The Knicks season will conclude as the fifth consecutive campaign in which the team has finished under .500 and missed the postseason. Coach Jeff Hornacek is responsible for the last two.
Of course, there have been a variety of factors that have tampered with his ability to do a sound job. Working with Phil Jackson looking over his shoulder and breathing down his neck didn’t prove to be an easy task, especially when the executive publicly bashed Carmelo Anthony and suggested the team should trade Kristaps Porzingis. In the case of the former Knicks star, the atmosphere around his eventual departure was a distraction that lingered all of last season and prevented Hornacek from getting the most out of his team’s best player. What’s more, he wasn’t able to coach the game and communicate with his players in a way that came most natural to him.

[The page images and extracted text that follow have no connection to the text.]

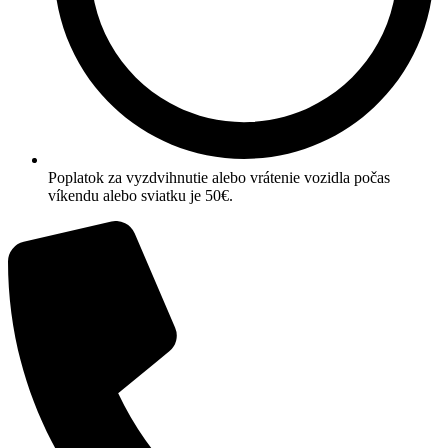
Poplatok za vyzdvihnutie alebo vrátenie vozidla počas
víkendu alebo sviatku je 50€.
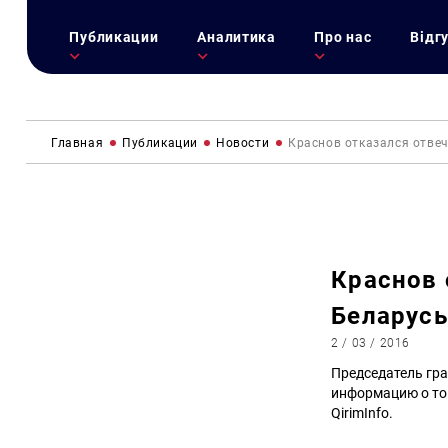
Публикации
Аналитика
Про нас
Відг
Главная
Публикации
Новости
Краснов отказался отвеч
Краснов 
Беларусь
2 / 03 / 2016
Председатель гр
информацию о том
QirimInfo.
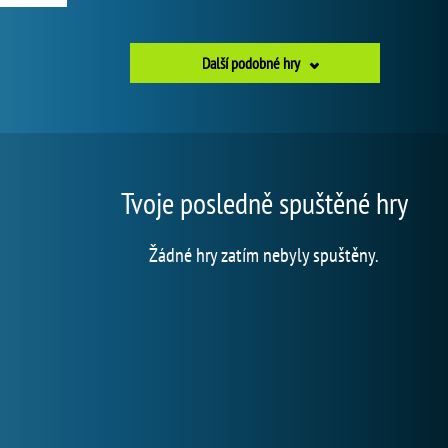
Další podobné hry
Tvoje posledně spuštěné hry
Žádné hry zatím nebyly spuštěny.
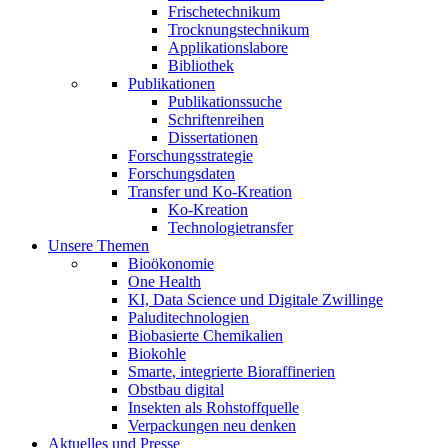
Frischetechnikum
Trocknungstechnikum
Applikationslabore
Bibliothek
Publikationen
Publikationssuche
Schriftenreihen
Dissertationen
Forschungsstrategie
Forschungsdaten
Transfer und Ko-Kreation
Ko-Kreation
Technologietransfer
Unsere Themen
Bioökonomie
One Health
KI, Data Science und Digitale Zwillinge
Paluditechnologien
Biobasierte Chemikalien
Biokohle
Smarte, integrierte Bioraffinerien
Obstbau digital
Insekten als Rohstoffquelle
Verpackungen neu denken
Aktuelles und Presse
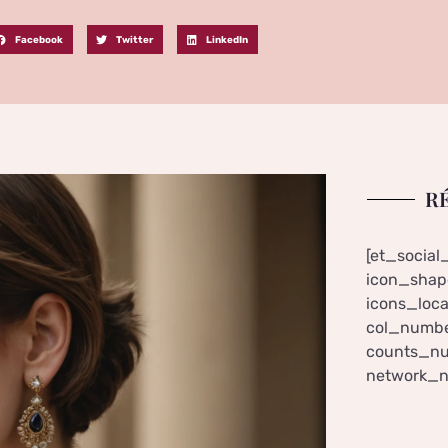
Facebook
Twitter
LinkedIn
R
[et_social
icon_shape
icons_loca
col_numbe
counts_nu
network_n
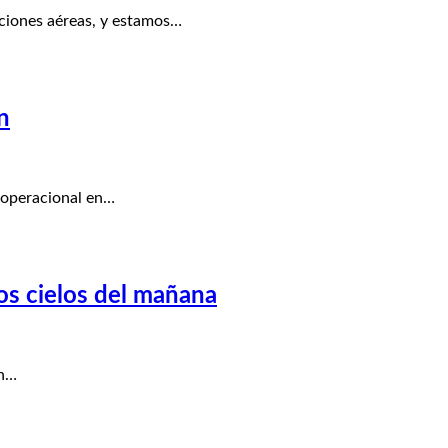
ciones aéreas, y estamos…
n
 operacional en…
os cielos del mañana
ón…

This season, injuries to the Knicks’ top dogs put on a damper on plans to sustain a competitive run. Looking like an early Coach of the Year candidate, Hornacek had his team playing with energy and enthusiasm, gunning towards a surprising postseason birth. But alas, a season-ending injury to Kristaps Porzingis, in addition to 22 missed contests by Tim Hardaway Jr. along the way, proved to be too much of a hurdle for New York to overcome. The Knicks have once again shifted back to a youth transition with the focus on development. All told, the head coach has amassed a 57-96 record as Knicks coach. Does he deserve to continue?
There are still various positives surrounding Hornacek’s abilities as a coach. He’s a good communicator, known for being able to relate to veterans and motivate his youngsters. In Phoenix, he also garnered COY consideration for the way he elevated and got the most out of a raw and unproven squad, going 48-34 in 2013-14 and 39-43 the following season. He was a driving force in the development of Isaiah Thomas and Eric Bledsoe, playing them side by side and experimenting with smaller and faster lineups. This could bode well for Knicks’ guards Frank Ntilikina and Emmanuel Mudiay moving forward.
In theory, all that Hornacek has to offer (in addition to his preference for an uptempo, run and gun offense) would appear to be a good fit for the Knicks and their respective goals. Unfortunately, a 158-208 coaching record doesn’t do him any favors. Some may argue that it’s been a matter of circumstance, but the fact is Hornacek has failed to win on a consistent basis. What’s more, he’s seemed to go against the grain a bit over the last few weeks. The Knicks are keen on nurturing their young prospects, and staying in line with that could bolster Hornacek’s chances of returning next season. Nevertheless, he’s given veteran players more playing time at questionable instances, sacrificing development and still not having more victories in the win column to show for it. This potential disconnect between Hornacek and the front office may be troubling.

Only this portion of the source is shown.